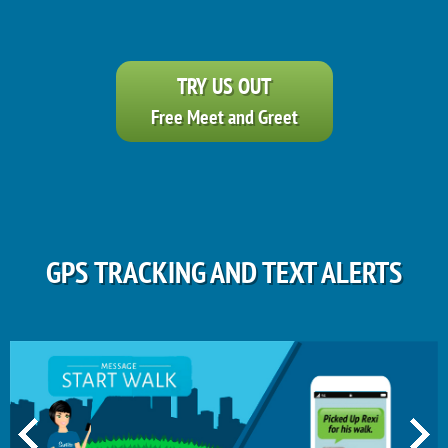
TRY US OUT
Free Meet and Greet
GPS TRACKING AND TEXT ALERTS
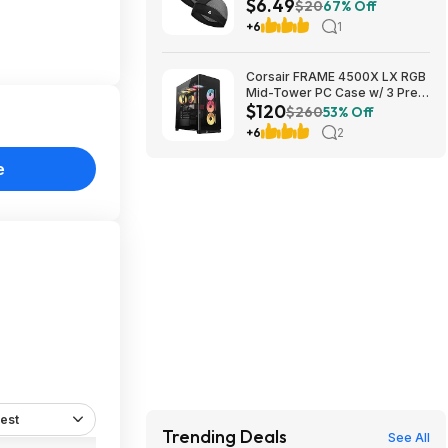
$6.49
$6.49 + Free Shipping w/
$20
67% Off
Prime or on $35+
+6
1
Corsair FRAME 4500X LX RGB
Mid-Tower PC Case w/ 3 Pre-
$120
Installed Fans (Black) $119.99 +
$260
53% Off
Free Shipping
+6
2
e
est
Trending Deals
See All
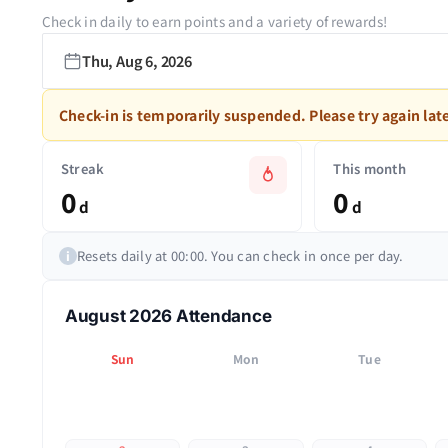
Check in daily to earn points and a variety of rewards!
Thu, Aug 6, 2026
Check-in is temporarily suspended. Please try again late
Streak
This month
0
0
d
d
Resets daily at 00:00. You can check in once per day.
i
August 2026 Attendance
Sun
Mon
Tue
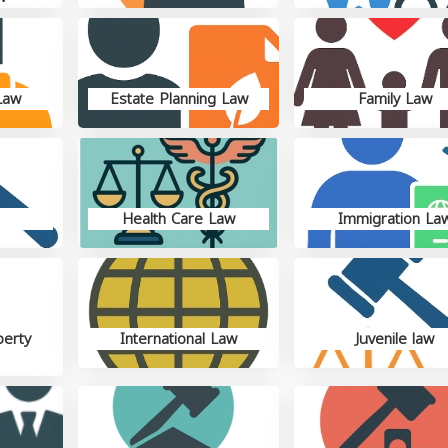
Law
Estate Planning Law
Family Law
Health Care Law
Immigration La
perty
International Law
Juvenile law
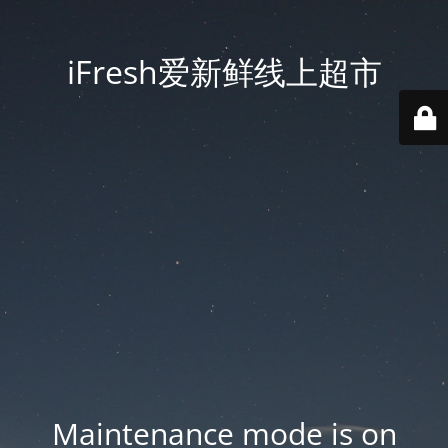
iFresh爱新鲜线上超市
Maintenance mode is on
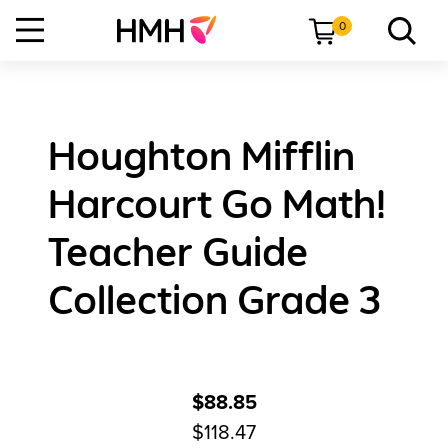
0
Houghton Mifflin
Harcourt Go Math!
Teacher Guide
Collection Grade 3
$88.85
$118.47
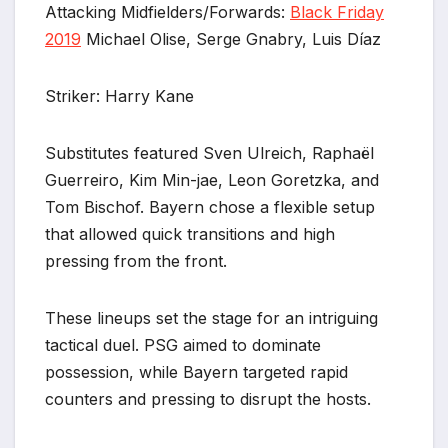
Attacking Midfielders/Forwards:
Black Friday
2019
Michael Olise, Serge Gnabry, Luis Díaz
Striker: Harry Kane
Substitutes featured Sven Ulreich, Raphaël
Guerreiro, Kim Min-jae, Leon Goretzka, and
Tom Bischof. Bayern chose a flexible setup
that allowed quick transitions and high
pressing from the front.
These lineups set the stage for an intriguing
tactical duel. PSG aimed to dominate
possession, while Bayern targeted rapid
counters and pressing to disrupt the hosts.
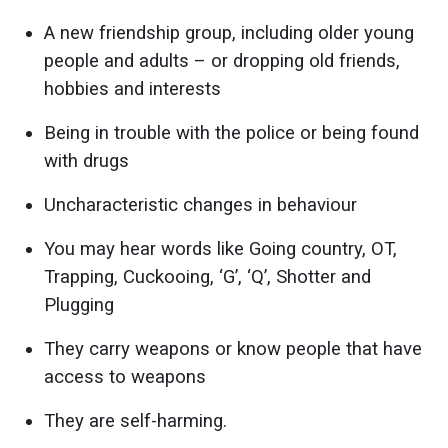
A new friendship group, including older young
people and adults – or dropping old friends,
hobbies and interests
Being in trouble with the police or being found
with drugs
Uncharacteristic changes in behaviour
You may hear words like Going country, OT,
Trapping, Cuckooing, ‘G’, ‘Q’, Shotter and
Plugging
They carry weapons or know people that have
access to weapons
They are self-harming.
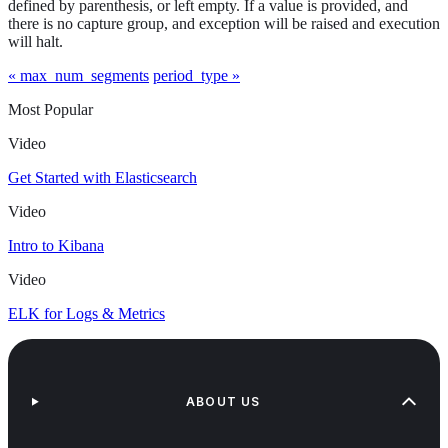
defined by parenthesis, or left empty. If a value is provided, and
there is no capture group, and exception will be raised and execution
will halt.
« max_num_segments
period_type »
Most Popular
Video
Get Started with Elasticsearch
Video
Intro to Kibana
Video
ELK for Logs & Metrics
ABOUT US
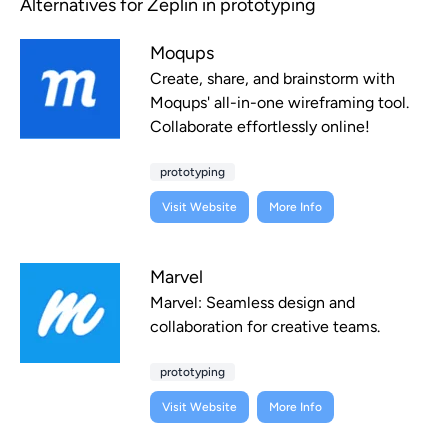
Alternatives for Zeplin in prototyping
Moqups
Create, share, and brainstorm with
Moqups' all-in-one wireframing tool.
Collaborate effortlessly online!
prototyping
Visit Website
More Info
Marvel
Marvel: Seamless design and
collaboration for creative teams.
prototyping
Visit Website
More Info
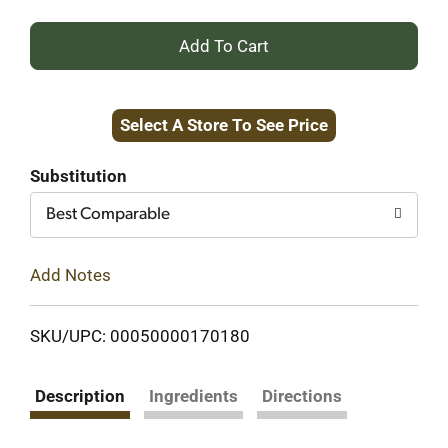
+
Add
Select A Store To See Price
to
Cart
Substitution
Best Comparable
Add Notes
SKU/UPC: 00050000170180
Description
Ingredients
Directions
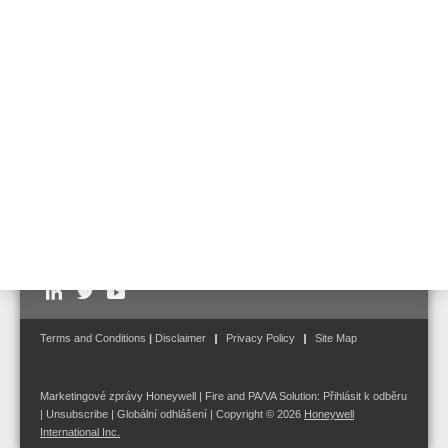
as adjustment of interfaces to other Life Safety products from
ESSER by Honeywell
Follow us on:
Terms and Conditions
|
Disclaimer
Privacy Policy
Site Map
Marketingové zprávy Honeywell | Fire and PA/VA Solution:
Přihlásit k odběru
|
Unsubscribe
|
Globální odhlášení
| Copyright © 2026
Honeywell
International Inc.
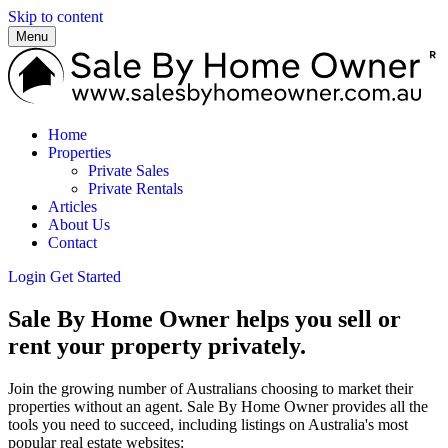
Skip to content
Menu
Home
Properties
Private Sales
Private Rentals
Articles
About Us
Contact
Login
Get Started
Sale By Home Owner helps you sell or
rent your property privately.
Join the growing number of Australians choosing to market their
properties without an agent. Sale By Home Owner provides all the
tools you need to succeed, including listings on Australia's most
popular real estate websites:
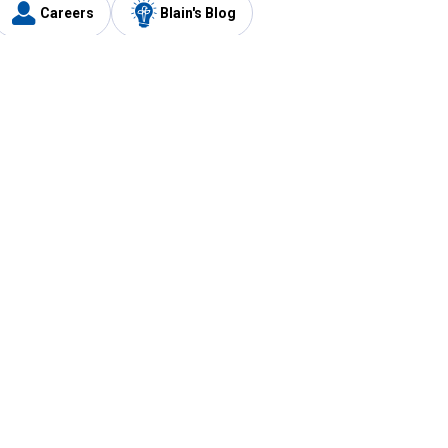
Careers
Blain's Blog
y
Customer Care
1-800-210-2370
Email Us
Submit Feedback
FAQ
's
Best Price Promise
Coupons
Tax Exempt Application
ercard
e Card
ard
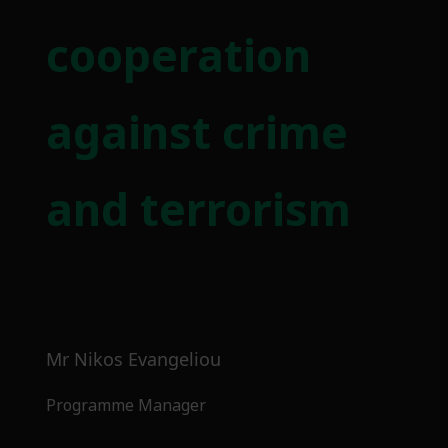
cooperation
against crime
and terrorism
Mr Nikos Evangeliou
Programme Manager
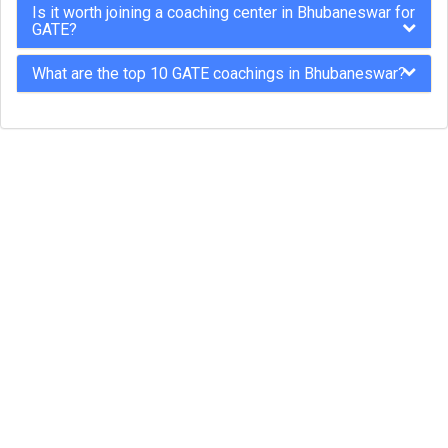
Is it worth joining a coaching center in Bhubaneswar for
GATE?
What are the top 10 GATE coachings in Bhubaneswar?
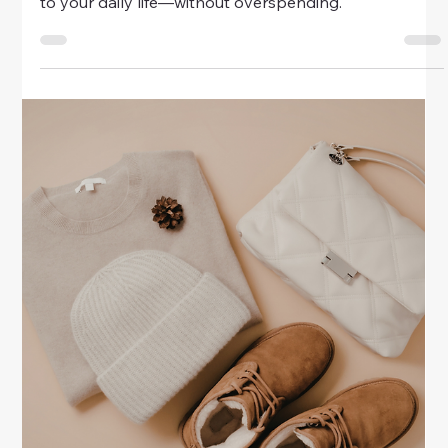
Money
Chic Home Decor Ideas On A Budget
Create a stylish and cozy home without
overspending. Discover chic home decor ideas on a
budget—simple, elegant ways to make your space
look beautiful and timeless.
•••
• [EXERCISE GOAL]
Copy everything in the records above except the pictures, exactly as written.

• [SOLUTION]
TRY US OUT
Free Meet and Greet
GPS TRACKING AND TEXT ALERTS
$6.49
$6.49 + Free Shipping w/
$20
67% Off
Prime or on $35+
+6
1
Corsair FRAME 4500X LX RGB
Mid-Tower PC Case w/ 3 Pre-
$120
Installed Fans (Black) $119.99 +
$260
53% Off
Free Shipping
+6
2
e
est
Trending Deals
See All
Check in daily to earn points and a variety of rewards!
Thu, Aug 6, 2026
Check-in is temporarily suspended. Please try again late
Streak
This month
0
0
d
d
Resets daily at 00:00. You can check in once per day.
i
August 2026 Attendance
Sun
Mon
Tue
Law
Estate Planning Law
Family Law
Health Care Law
Immigration La
perty
International Law
Juvenile law
iFresh爱新鲜线上超市
Maintenance mode is on
0
Houghton Mifflin
Harcourt Go Math!
Teacher Guide
Collection Grade 3
$88.85
$118.47
Attacking Midfielders/Forwards:
Black Friday
2019
Michael Olise, Serge Gnabry, Luis Díaz
Striker: Harry Kane
Substitutes featured Sven Ulreich, Raphaël
Guerreiro, Kim Min-jae, Leon Goretzka, and
Tom Bischof. Bayern chose a flexible setup
that allowed quick transitions and high
pressing from the front.
These lineups set the stage for an intriguing
tactical duel. PSG aimed to dominate
possession, while Bayern targeted rapid
counters and pressing to disrupt the hosts.
A new friendship group, including older young
people and adults – or dropping old friends,
hobbies and interests
Being in trouble with the police or being found
with drugs
Uncharacteristic changes in behaviour
You may hear words like Going country, OT,
Trapping, Cuckooing, ‘G’, ‘Q’, Shotter and
Plugging
They carry weapons or know people that have
access to weapons
They are self-harming.
defined by parenthesis, or left empty. If a value is provided, and
there is no capture group, and exception will be raised and execution
will halt.
« max_num_segments
period_type »
Most Popular
Video
Get Started with Elasticsearch
Video
Intro to Kibana
Video
ELK for Logs & Metrics
ABOUT US
Alternatives for Zeplin in prototyping
Moqups
Create, share, and brainstorm with
Moqups' all-in-one wireframing tool.
Collaborate effortlessly online!
prototyping
Visit Website
More Info
Marvel
Marvel: Seamless design and
collaboration for creative teams.
prototyping
Visit Website
More Info
+
Add
Select A Store To See Price
to
Cart
Substitution
Best Comparable
Add Notes
SKU/UPC: 00050000170180
Description
Ingredients
Directions
as adjustment of interfaces to other Life Safety products from
ESSER by Honeywell
Follow us on:
Terms and Conditions
|
Disclaimer
Privacy Policy
Site Map
Marketingové zprávy Honeywell | Fire and PA/VA Solution:
Přihlásit k odběru
|
Unsubscribe
|
Globální odhlášení
| Copyright © 2026
Honeywell
International Inc.
Skip to content
Menu
Home
Properties
Private Sales
Private Rentals
Articles
About Us
Contact
Login
Get Started
Sale By Home Owner helps you sell or
rent your property privately.
Join the growing number of Australians choosing to market their
properties without an agent. Sale By Home Owner provides all the
tools you need to succeed, including listings on Australia's most
popular real estate websites:
Careers
Blain's Blog
y
Customer Care
1-800-210-2370
Email Us
Submit Feedback
FAQ
's
Best Price Promise
Coupons
Tax Exempt Application
ercard
e Card
ard
cooperation
against crime
and terrorism
Mr Nikos Evangeliou
Programme Manager
Is it worth joining a coaching center in Bhubaneswar for
GATE?
What are the top 10 GATE coachings in Bhubaneswar?
Money
Chic Home Decor Ideas On A Budget
Create a stylish and cozy home without
overspending. Discover chic home decor ideas on a
budget—simple, elegant ways to make your space
look beautiful and timeless.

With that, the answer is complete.